African Wildcats are on CITES Appendix II that mean species that are not necessarily threatened with extinction, but may become so unless trade in specimens of such species is subject to strict regulation in order to avoid utilization incompatible with their survival. The primary threat facing the African wildcat throughout its range is hybridization with domestic cats. Hybridization has been taking place over a long period of time, particularly in the north of its range where domestic cats arose thousands of years ago.

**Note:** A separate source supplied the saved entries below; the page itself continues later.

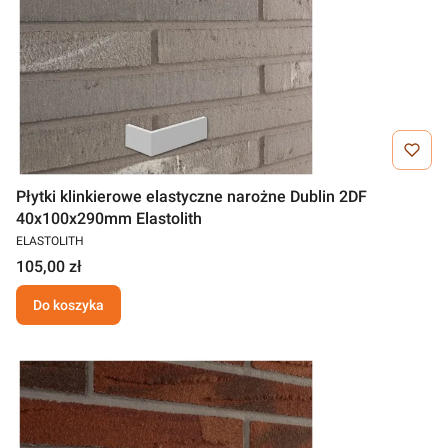
Płytki klinkierowe elastyczne narożne Dublin 2DF
40x100x290mm Elastolith
ELASTOLITH
105,00 zł
Do koszyka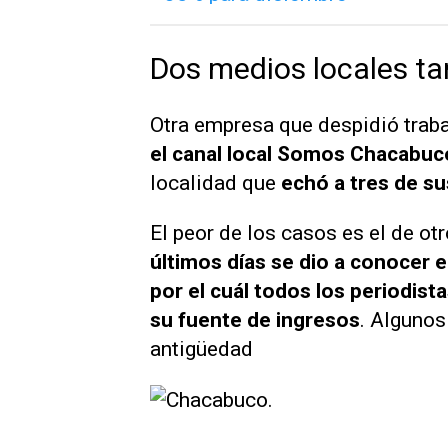
Dos medios locales tam
Otra empresa que despidió traba
el canal local Somos Chacabuc
localidad que
echó a tres de s
El peor de los casos es el de ot
últimos días se dio a conocer e
por el cuál todos los periodist
su fuente de ingresos
. Algunos
antigüedad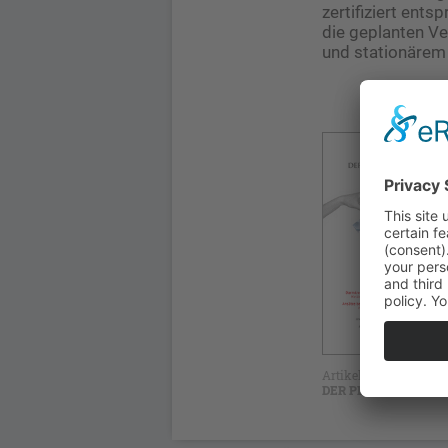
zertifiziert ent
die geplanten V
und stationärem 
Artikel erschienen in
DER PRIVATARZT Aus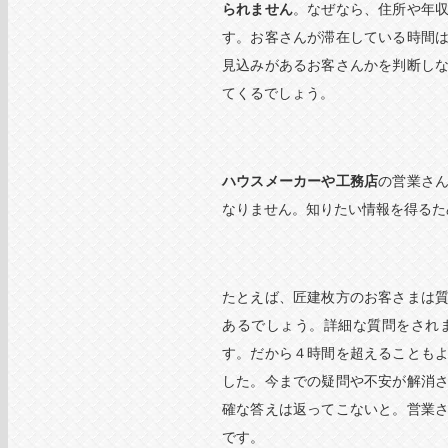
られません
。なぜなら、住所や年
す。お客さんが滞在している時間
見込みがあるお客さんかを判断し
てくるでしょう。
ハウスメーカーや工務店
の営業さ
なりません。知りたい情報を得るた
たとえば、匠建枚方のお客さまは
あるでしょう。詳細な質問をされ
す。だから４時間を超えることも
した。今までの疑問や不安が解消
確な答えは返ってこないと。営業
です。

After a good 10 minutes of viewing, this beautiful cat was on his way and we were on our way back to camp.
Kobus van Schalkwyk
Ranger at Buffalo Camp
After the heavy rains we have just had, the winged termites known as Alates were abundantly found on Kapama’s Eastern section. We were driving past KK dam and came across a pair of Black-Backed Jackals who were feasting on these insects. My guests found it quite amusing as these very capable carnivores, were to them, snapping their jaws at absolutely nothing. These termites ( most of us know them incorrectly as “flying ants” ) are an extremely good source of protein and even humans can use them for food, if lost in the African bush. Certain birds of prey use these peanut butter flavoured “bugs” to boost their fat in-take for the long journeys abroad, when leaving Africa for other parts of the world.
Kapama Main Lodge
Today we were lucky that the rain stayed away for drive! Though it is still uncharacteristically cold for this time of year! So we wrapped up warm and were prepared with ponchos! Our first sighting this morning was that of a black backed jackal (one of my favourite animals!) carrying a dead spurfowl accross the road. Who knows if he caught it himself or whether he found it by chance. Jackals readily scavenge, and when we later found our dominant male lion with one of our lionesses lying bellies full next to a wildebeest kill, we saw another pair of jackals lurking in the distance waiting to steal some food! Jackals are omnivorous and will eat antelope, ungulate calves, insects, rodents, hares, lizards, snakes, and fruits and berries. They are not fussy eaters and take whatever is easy and readily available. When they do hunt, they are very successful indeed. Black backed jackals are also known to stash food supplies, sometimes burying supplies underground to eat later. Hence we often see them sniffing around trying to remember where they buried their food supply! We were also lucky enough to witness the mating display of a Korhaan which is very entertaining. The bird first starts to sing an elaborate song and make “popping” noises and then flies vertically up into the air about 20ft and tumbles elaborately back down to the ground.